The owl heard her but could not reply. All she ever wanted was to be human. All she ever wanted was the chance to finally meet him and win his love. Since the day she saw his picture, her animal instincts had changed. She was stuck in a body that was not her own, and now she was dead inside it. Hope was lost.
The Master left her on the rock with a kiss, her guardian and friend for so many years. From above the owl watched as wind tickled at feathers she once possessed, feelings she once felt, and hope she once believed in. Her soul lingered for a while over the body she once called home, now filled with nothing.

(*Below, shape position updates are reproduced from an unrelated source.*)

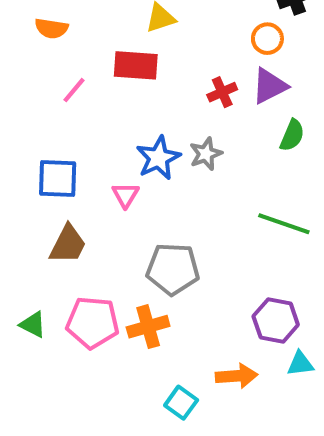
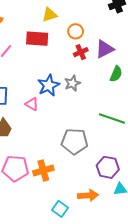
orange circle: (267, 39) -> (76, 31), moved
pink triangle: (125, 195) -> (32, 104), turned -32
gray pentagon: (173, 269) -> (75, 141), moved

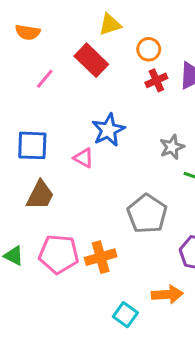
red rectangle: (37, 39) -> (91, 60), turned 40
gray star: (72, 83) -> (172, 147), moved
gray pentagon: (75, 141) -> (147, 214), turned 30

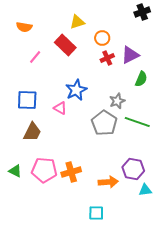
gray pentagon: (147, 214) -> (104, 123), moved
orange arrow: (167, 294) -> (108, 182), moved
cyan square: (125, 315) -> (96, 213), moved, turned -35

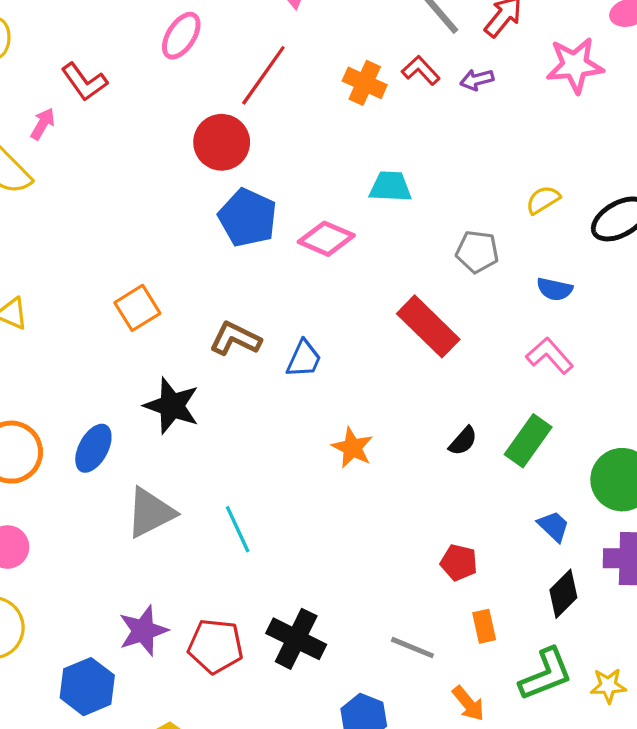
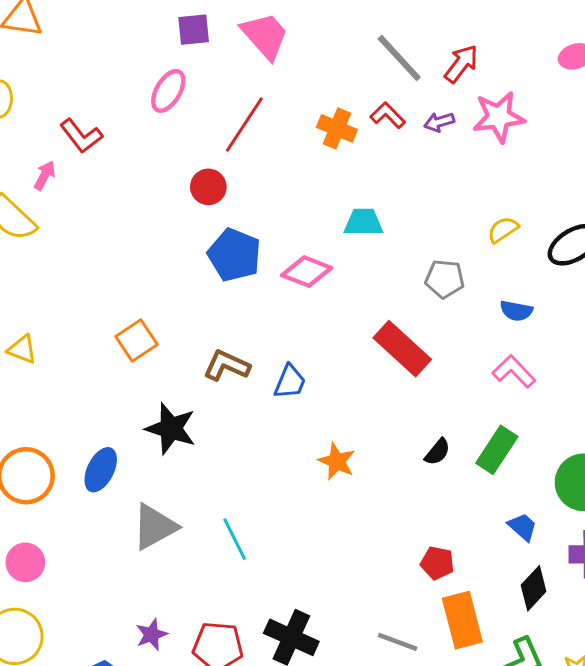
pink star: (575, 65) -> (499, 117), moved
red circle: (222, 142) -> (208, 187), size x0.7
orange rectangle: (484, 626) -> (462, 620), size x1.8
purple star: (143, 631) -> (152, 635), size x0.7

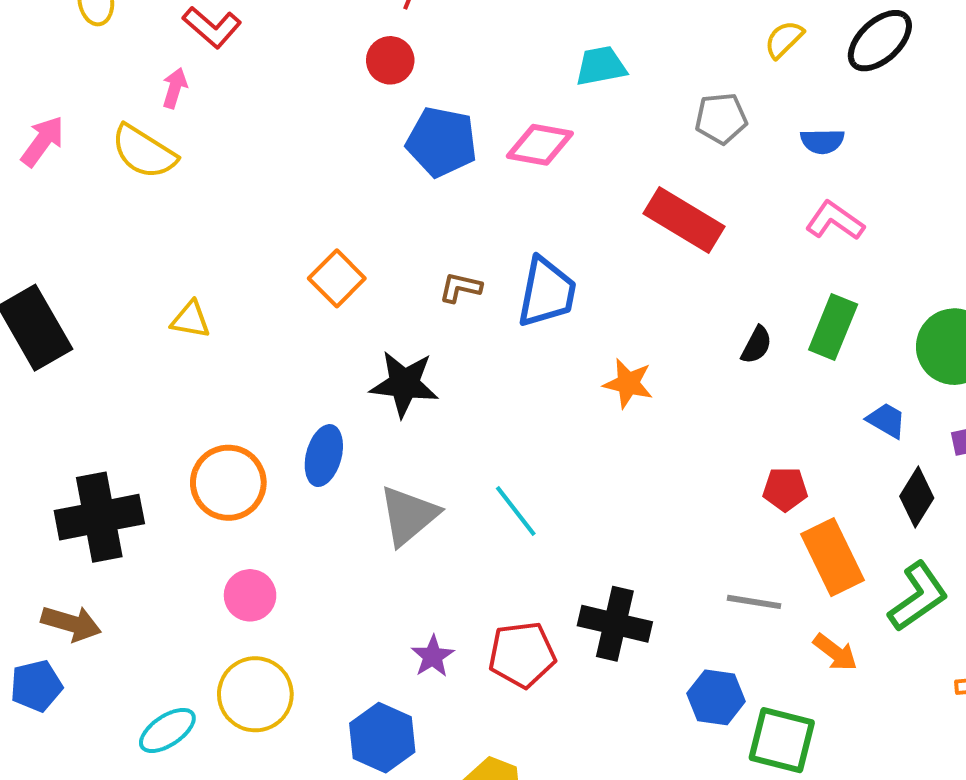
brown L-shape: (227, 366) -> (460, 288), size x0.7
blue trapezoid: (290, 382) -> (547, 292), size x1.5

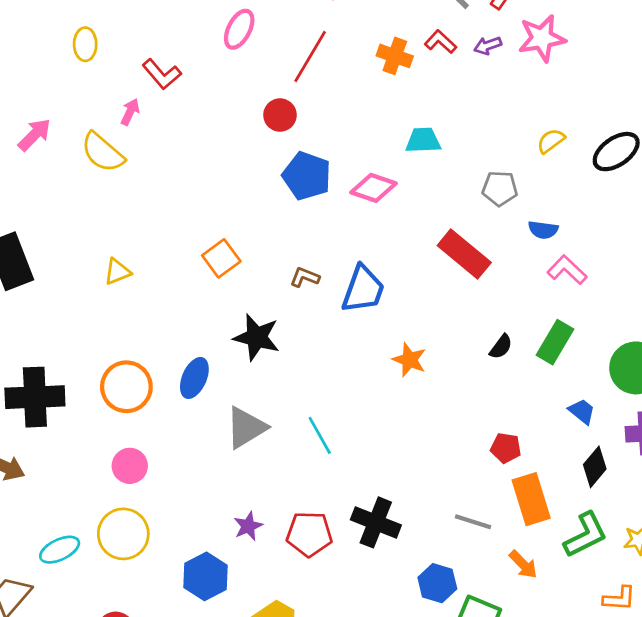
blue semicircle: (822, 141) -> (543, 230), moved
yellow triangle: (191, 320) -> (117, 272), turned -40

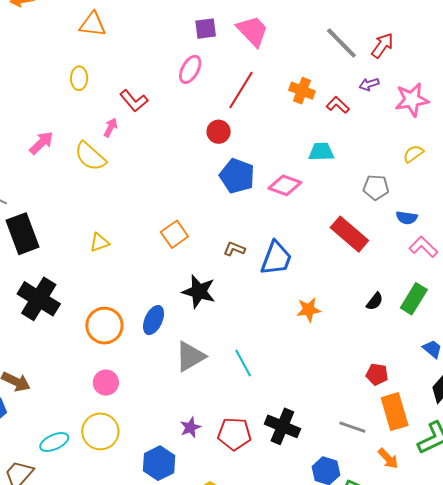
pink star: (542, 38) -> (412, 100), moved
red L-shape: (440, 42) -> (338, 105), moved
orange star: (409, 360) -> (309, 310), turned -30
black cross: (35, 397) -> (39, 299), moved, turned 33

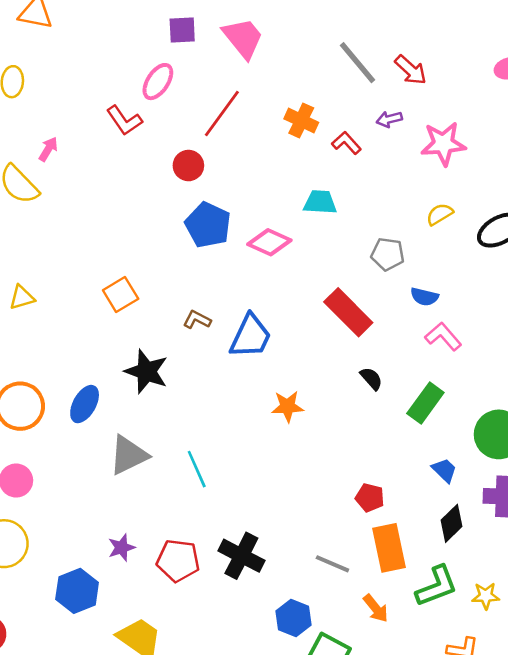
red arrow: (382, 45) -> (411, 70), turned 92
red L-shape: (134, 101) -> (124, 120), moved
black semicircle: (375, 301) -> (371, 378), moved, turned -84

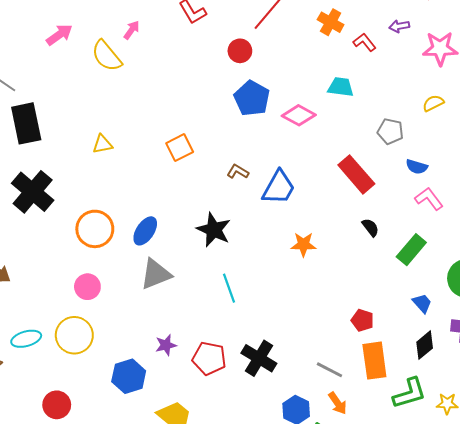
black star: (146, 372) -> (214, 230), moved
gray triangle: (128, 455) -> (156, 274), moved
orange arrow: (376, 608) -> (337, 403), moved

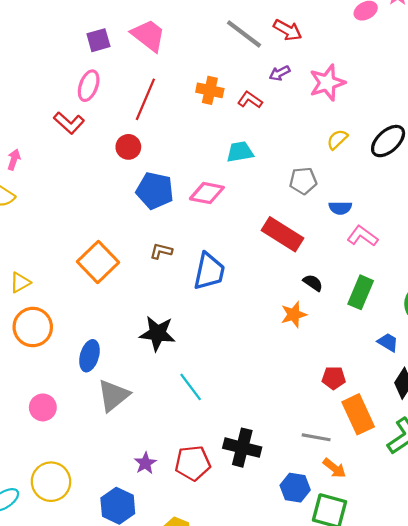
orange square: (180, 148) -> (98, 262), size x1.4
brown L-shape: (238, 172) -> (161, 251), moved
orange circle: (95, 229) -> (33, 327), moved
orange star: (303, 244) -> (294, 315), moved
pink circle: (87, 287) -> (43, 407), moved

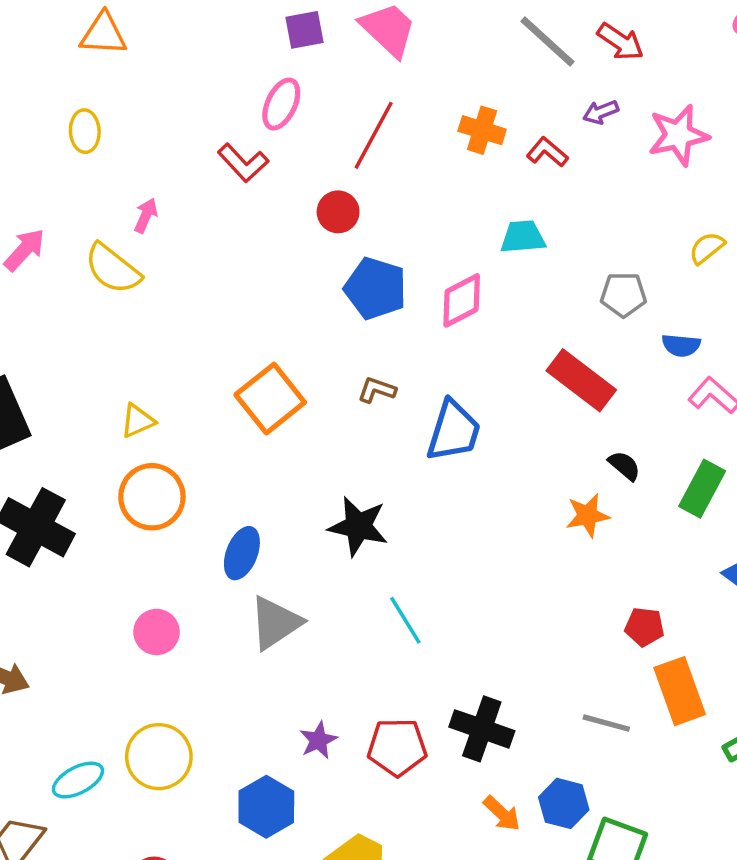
yellow semicircle: (337, 139) -> (707, 248), moved
pink diamond: (207, 193) -> (462, 300), turned -44
orange arrow: (334, 468) -> (502, 813), moved

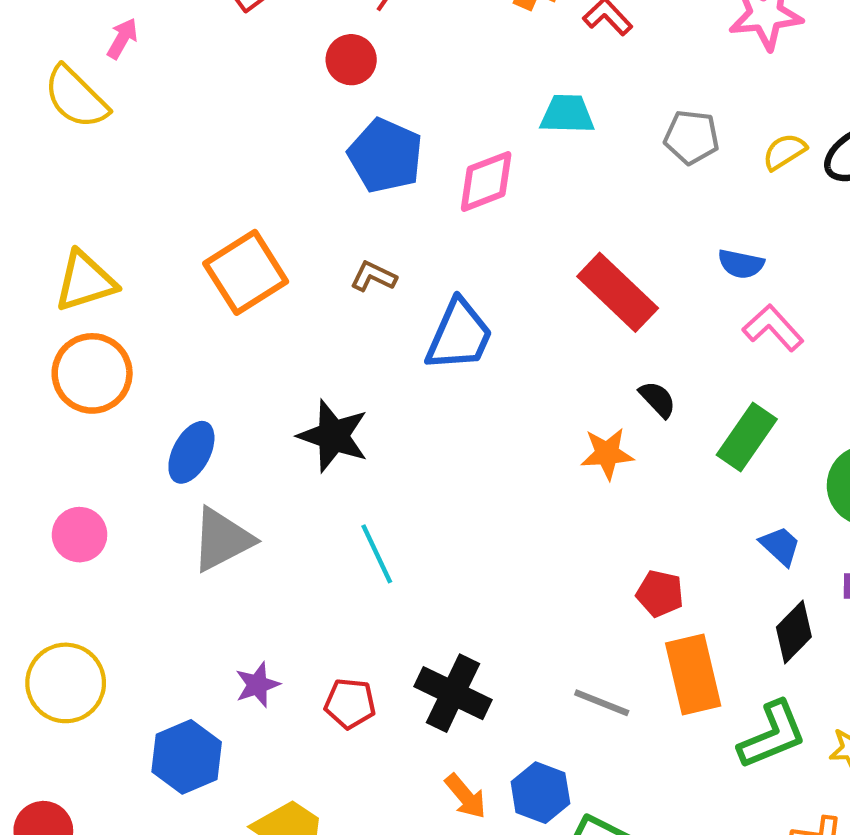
gray pentagon: (623, 295) -> (692, 137), moved
yellow triangle: (138, 421) -> (85, 281), size x1.5
red pentagon: (397, 747) -> (350, 703), size x0.7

Just then, as she floated above a world she was destined to leave, a blue light drifted toward her through the air with no direction. It was a strangely enticing blue light that drew her in, all the while still above the lonely body she once owned. She watched it curiously, danced around it until the light no longer danced back. Staring longingly at it, the owl was no longer able to avoid its beauty. The two collided.
Alone in the woods, a new life was born to a human girl, left lying on a rock where a friend once left her. Opening her eyes, the world seemed foreign, and quickly, the past she once knew faded away. Slowly sitting up in a body so suddenly natural to her, she noticed that around her lay a bed of brown and white feathers. Her soft, human skin was in strange contrast to these feathers she felt she knew, but something inside her forgot how.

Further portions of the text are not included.